If I’m not mistaken, Kuczyński can be seen in one shot holding a boom mic, and is heard a couple of times on the soundtrack (once, we see him positioning the microphone before the interview starts). Still, it’s highly characteristic of the movie’s overall tone that in one of those exchanges between him and Bauman we hear the professor ask: “Yes?”, to which Kuczyński responds with a definite: “Yes!”. The goal of Lawnswood Gardens is less to discuss Bauman’s ideas than to present them (hence multiple shots of listening students), and the movie does it in a very eloquent, gripping manner.
The most significant stylistic flourish comes in the form of re-enactments of Janina Bauman’s account of her WW2 experiences. Kuczyński employs couple of memorable devices, blatantly staging a fully-costumed reenactment in the midst of contemporary blocks of flats, as well as distancing the viewer in an almost Bressonian manner when he doubles the words spoken by the actors witha a word-for-word repetition in the voice-over (this particular scene made me think of the first section of Andrzej Munk’s Passenger [1961-63] – the one that follows the prologue – but I’m not quite sure why).

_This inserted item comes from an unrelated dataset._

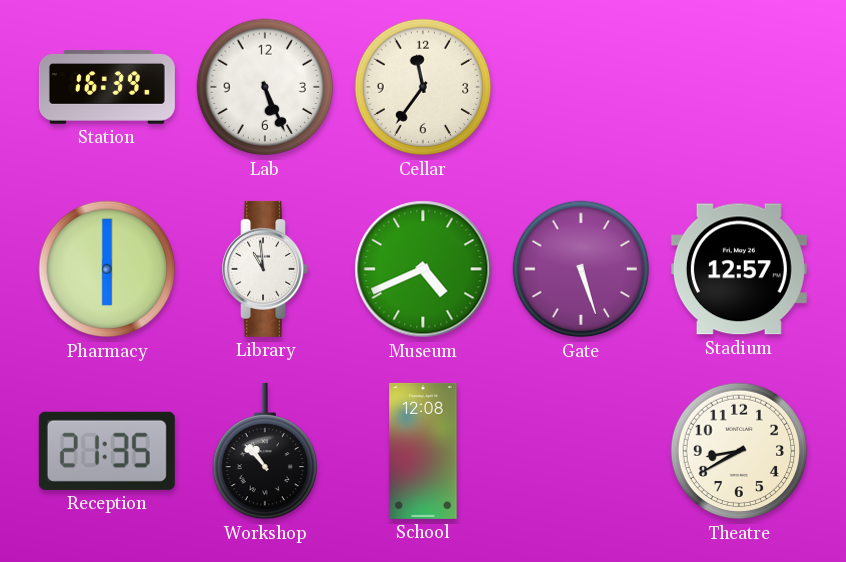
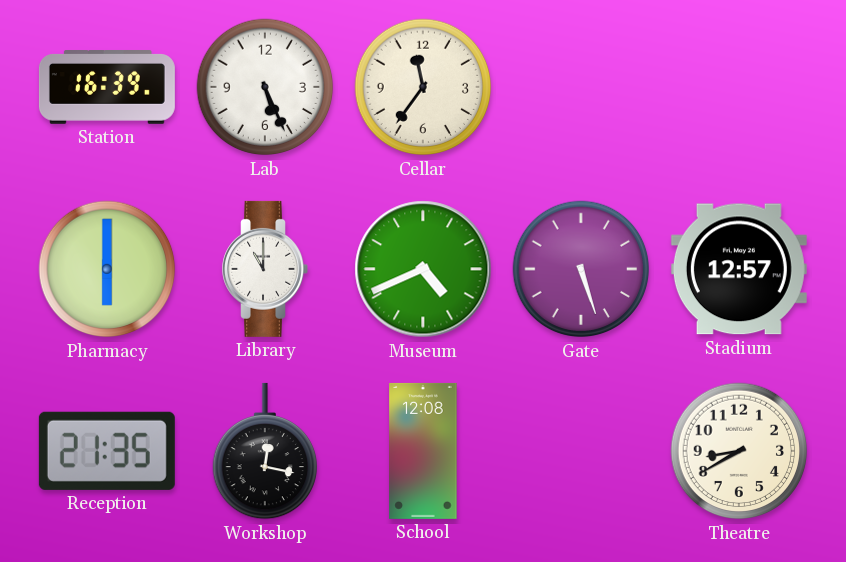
Library: 10:59 -> 11:00
Workshop: 10:53 -> 12:17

All in all, the movie is by no means old-fashioned (and I loved the idea of the star-of-David-crowned tram travelling through the whole film), but it seems like a much safer effort than Kuczyński’s earlier work. I applaud it, but I hope the streak of daredevil experimentation and downright folly will reappear in the director’s future projects. I always await them with pleasure.